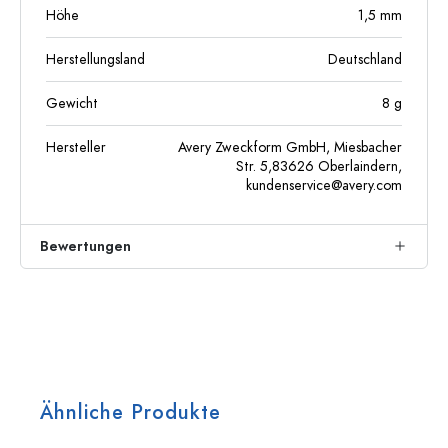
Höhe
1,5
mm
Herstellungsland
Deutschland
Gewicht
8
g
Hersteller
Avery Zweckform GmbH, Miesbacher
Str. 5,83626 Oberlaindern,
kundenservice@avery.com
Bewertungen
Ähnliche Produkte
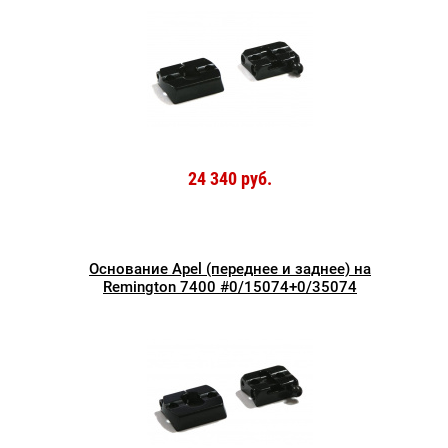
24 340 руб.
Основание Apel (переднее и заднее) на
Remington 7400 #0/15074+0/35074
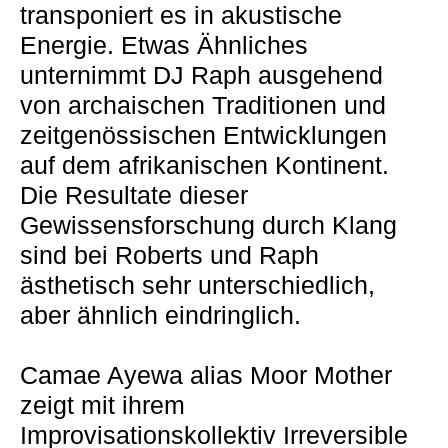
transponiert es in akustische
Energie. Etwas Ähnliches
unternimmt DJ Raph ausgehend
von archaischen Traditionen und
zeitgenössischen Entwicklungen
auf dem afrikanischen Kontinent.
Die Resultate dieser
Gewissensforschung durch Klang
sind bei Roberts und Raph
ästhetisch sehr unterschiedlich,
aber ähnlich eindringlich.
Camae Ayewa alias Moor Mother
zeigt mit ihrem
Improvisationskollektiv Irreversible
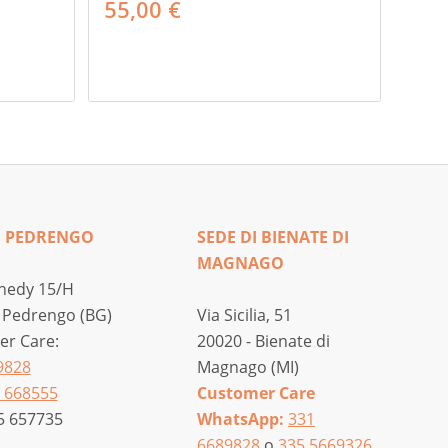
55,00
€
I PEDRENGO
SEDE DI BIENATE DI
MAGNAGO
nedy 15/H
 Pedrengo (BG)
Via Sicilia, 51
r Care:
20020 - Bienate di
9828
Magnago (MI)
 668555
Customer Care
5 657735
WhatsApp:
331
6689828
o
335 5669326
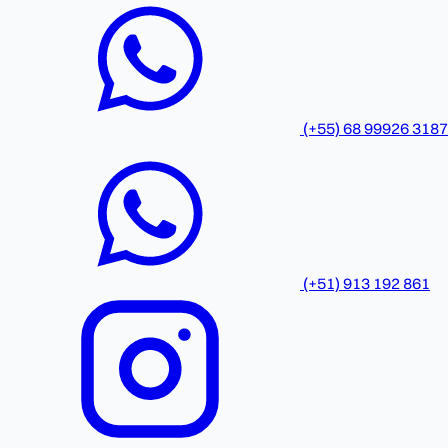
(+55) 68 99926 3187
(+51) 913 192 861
# # # # #
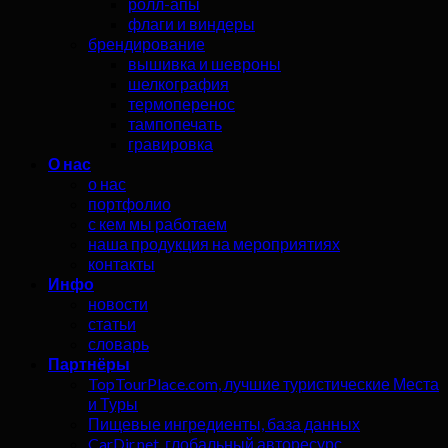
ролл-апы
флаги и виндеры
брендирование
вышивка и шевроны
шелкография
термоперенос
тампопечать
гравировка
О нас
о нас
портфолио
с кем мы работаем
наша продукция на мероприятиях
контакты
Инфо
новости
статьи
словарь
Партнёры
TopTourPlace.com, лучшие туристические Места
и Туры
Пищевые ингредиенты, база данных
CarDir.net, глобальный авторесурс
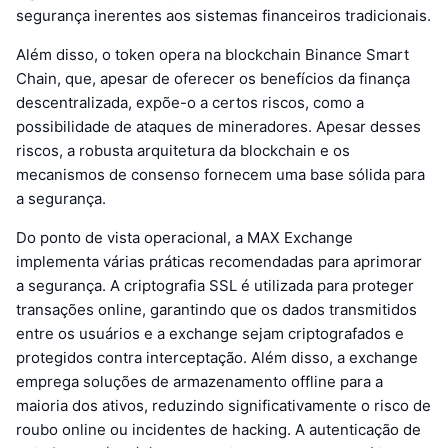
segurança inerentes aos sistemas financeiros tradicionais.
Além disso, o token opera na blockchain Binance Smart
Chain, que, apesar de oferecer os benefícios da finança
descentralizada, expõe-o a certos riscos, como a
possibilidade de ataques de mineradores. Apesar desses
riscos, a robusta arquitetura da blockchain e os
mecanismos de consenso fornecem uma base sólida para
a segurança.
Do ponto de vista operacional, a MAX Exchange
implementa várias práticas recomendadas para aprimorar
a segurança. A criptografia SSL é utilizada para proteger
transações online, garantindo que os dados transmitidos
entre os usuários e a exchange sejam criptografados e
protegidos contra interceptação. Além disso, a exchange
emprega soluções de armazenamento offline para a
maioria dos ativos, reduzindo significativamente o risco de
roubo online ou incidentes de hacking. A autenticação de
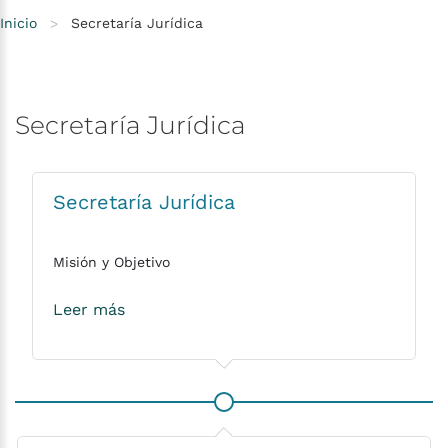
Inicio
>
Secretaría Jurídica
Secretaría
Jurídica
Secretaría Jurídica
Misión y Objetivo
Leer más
# # # # #
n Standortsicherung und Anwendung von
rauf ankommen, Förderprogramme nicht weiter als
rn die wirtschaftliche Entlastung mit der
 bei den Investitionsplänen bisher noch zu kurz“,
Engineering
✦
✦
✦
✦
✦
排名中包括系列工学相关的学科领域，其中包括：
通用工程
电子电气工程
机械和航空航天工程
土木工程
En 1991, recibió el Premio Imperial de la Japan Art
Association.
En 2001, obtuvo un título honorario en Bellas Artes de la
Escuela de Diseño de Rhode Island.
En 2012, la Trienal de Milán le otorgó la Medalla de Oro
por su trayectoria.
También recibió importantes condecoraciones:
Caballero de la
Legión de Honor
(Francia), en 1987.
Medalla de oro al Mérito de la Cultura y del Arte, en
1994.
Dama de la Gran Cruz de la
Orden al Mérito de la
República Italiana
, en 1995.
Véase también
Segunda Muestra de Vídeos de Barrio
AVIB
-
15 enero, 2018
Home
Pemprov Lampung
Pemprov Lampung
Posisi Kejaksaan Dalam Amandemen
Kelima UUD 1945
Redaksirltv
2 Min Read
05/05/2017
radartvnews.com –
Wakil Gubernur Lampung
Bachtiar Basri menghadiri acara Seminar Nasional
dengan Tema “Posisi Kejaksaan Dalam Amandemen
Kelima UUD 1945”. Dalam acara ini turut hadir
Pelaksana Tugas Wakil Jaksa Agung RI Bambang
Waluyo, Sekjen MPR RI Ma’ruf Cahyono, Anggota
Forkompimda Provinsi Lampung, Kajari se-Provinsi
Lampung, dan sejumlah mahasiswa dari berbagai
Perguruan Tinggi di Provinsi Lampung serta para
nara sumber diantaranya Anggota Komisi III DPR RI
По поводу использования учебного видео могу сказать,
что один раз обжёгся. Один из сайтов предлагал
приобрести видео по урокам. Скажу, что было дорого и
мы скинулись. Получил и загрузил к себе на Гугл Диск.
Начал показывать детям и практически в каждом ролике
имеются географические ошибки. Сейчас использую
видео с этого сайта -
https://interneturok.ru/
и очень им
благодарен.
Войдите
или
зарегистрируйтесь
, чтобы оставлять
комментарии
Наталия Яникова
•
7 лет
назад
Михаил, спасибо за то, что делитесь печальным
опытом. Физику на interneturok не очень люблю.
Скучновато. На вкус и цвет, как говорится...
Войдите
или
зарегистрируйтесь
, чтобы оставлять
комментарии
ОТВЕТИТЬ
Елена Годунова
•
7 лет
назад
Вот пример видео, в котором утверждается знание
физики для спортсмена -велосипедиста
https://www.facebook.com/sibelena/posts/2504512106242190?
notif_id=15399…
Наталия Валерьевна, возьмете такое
# # # # #
Could you return every line from the entries above in which the string "online" occurs?

transações online, garantindo que os dados transmitidos
roubo online ou incidentes de hacking. A autenticação de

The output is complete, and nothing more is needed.